• _Data to examine_
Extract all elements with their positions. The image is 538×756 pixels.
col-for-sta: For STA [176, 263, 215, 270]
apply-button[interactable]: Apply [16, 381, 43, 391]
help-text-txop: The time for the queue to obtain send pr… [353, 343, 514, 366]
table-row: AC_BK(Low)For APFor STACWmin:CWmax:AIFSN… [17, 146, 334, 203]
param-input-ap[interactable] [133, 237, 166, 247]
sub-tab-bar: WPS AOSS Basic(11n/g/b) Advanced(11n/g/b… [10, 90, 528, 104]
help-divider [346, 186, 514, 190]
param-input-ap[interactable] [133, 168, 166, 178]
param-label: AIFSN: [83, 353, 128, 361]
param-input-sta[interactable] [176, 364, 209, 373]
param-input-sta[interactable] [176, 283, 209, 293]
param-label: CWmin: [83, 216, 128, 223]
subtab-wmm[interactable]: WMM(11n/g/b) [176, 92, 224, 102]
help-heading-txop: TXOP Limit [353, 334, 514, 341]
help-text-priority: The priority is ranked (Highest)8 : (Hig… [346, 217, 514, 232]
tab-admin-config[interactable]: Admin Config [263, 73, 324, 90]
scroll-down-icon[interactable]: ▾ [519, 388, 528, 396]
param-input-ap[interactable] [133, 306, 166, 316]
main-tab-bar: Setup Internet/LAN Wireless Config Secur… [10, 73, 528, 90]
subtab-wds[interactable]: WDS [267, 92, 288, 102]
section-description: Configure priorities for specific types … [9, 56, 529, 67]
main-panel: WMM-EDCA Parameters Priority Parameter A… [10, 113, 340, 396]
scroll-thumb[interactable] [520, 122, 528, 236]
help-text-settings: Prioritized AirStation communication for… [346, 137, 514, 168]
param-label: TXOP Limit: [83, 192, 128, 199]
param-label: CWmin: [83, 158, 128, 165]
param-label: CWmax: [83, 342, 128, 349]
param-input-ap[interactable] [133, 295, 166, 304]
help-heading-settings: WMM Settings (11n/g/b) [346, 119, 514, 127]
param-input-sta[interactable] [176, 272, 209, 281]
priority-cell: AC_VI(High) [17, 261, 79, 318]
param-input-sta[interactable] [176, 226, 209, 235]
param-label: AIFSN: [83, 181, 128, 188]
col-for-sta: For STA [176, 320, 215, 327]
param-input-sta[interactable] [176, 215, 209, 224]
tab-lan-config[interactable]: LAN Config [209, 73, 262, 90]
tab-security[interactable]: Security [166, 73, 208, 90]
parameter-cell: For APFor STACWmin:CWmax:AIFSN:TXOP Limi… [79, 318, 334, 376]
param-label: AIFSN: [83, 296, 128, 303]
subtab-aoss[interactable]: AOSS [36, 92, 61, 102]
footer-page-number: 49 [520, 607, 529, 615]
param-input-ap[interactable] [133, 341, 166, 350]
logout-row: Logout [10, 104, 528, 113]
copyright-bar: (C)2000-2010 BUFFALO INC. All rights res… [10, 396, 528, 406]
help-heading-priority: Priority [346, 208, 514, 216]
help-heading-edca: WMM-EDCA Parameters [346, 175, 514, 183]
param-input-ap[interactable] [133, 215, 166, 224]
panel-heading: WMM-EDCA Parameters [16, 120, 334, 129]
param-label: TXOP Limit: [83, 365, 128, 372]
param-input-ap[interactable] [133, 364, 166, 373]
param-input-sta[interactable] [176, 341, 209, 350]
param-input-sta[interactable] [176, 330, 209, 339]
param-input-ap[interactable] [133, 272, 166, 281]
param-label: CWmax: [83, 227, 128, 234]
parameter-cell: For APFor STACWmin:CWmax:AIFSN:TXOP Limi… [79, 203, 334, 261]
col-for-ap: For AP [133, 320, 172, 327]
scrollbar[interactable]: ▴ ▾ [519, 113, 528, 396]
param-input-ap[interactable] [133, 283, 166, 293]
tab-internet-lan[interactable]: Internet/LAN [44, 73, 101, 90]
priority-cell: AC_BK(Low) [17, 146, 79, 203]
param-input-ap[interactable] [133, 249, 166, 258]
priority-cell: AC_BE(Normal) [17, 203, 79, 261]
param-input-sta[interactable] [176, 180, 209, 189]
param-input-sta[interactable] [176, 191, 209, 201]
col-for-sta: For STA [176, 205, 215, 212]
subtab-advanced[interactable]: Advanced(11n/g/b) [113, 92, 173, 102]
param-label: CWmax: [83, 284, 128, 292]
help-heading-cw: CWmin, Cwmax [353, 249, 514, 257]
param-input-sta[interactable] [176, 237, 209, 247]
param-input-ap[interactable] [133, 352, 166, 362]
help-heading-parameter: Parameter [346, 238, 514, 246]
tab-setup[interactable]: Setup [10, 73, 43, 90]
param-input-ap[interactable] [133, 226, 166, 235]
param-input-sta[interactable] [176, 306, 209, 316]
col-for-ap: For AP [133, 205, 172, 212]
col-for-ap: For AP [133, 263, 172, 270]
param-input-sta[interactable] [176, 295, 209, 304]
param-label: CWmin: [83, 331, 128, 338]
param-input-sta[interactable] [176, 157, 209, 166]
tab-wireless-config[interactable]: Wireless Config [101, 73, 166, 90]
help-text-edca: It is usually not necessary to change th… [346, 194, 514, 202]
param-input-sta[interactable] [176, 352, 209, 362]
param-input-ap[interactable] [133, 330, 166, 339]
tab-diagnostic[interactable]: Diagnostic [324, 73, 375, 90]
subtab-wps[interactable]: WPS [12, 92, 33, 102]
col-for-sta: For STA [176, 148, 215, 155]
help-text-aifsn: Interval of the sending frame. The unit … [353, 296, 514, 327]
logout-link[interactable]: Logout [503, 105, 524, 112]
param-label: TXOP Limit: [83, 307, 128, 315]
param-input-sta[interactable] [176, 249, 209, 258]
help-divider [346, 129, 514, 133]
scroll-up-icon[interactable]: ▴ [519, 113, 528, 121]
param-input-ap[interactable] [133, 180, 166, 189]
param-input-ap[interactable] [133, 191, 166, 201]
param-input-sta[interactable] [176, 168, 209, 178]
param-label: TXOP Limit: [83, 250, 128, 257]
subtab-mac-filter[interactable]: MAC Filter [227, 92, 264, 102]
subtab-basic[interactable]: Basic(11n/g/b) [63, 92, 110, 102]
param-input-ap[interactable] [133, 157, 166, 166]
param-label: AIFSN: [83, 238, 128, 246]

• _What this task involves_
Please go through the listing and return each line that has "Setup" in it.

• _Exercise output_
main-tab-bar: Setup Internet/LAN Wireless Config Secur… [10, 73, 528, 90]
tab-setup[interactable]: Setup [10, 73, 43, 90]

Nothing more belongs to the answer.